==== TASK MATERIAL

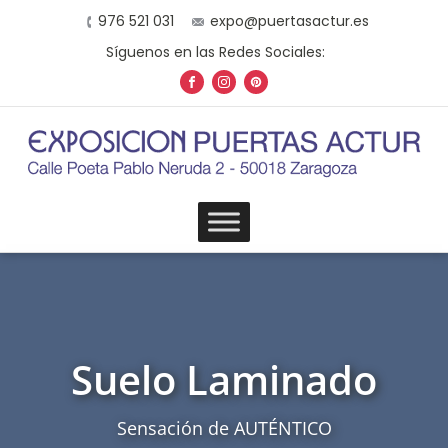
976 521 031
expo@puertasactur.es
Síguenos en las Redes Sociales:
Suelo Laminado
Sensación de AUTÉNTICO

========
==== TASK MATERIAL

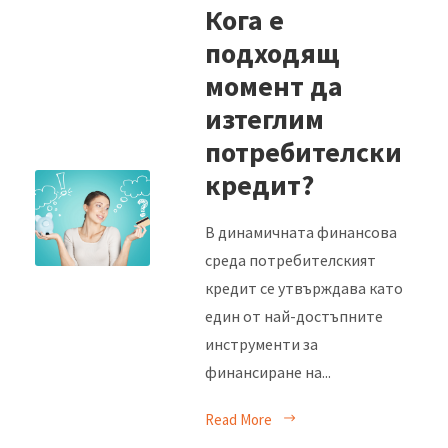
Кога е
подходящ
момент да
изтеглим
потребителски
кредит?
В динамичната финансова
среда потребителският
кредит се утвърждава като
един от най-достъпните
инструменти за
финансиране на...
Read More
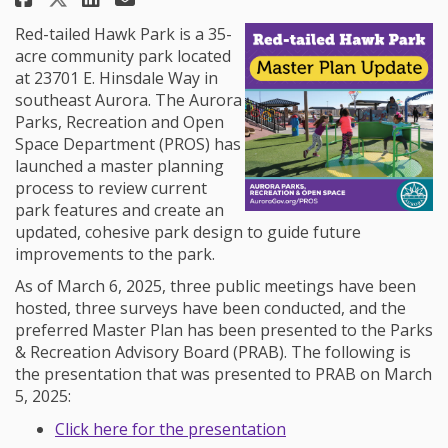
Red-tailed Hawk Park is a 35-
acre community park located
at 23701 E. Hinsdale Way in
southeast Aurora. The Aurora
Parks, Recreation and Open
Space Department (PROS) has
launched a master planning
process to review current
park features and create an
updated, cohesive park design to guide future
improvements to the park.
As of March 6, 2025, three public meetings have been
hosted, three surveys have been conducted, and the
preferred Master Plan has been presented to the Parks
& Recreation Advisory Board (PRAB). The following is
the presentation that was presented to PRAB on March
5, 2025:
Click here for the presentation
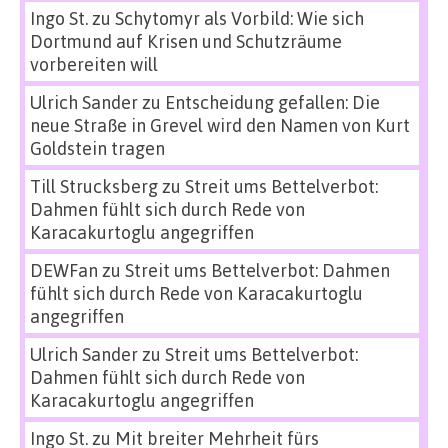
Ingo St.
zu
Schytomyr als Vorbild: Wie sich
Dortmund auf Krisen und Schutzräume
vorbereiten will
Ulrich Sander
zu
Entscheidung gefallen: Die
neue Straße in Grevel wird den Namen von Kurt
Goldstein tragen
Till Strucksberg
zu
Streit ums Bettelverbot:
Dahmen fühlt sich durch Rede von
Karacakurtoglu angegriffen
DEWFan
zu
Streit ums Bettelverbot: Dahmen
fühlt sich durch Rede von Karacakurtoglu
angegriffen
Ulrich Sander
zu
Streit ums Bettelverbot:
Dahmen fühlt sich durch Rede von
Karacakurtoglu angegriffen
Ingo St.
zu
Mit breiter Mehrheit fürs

========

TASK DIRECTIONS: Send back an exact copy of only the lines from the line with "976 521 031" up to and including the line with "Sensación de AUTÉNTICO" in the data above.

TASK RESULT:
976 521 031
expo@puertasactur.es
Síguenos en las Redes Sociales:
Suelo Laminado
Sensación de AUTÉNTICO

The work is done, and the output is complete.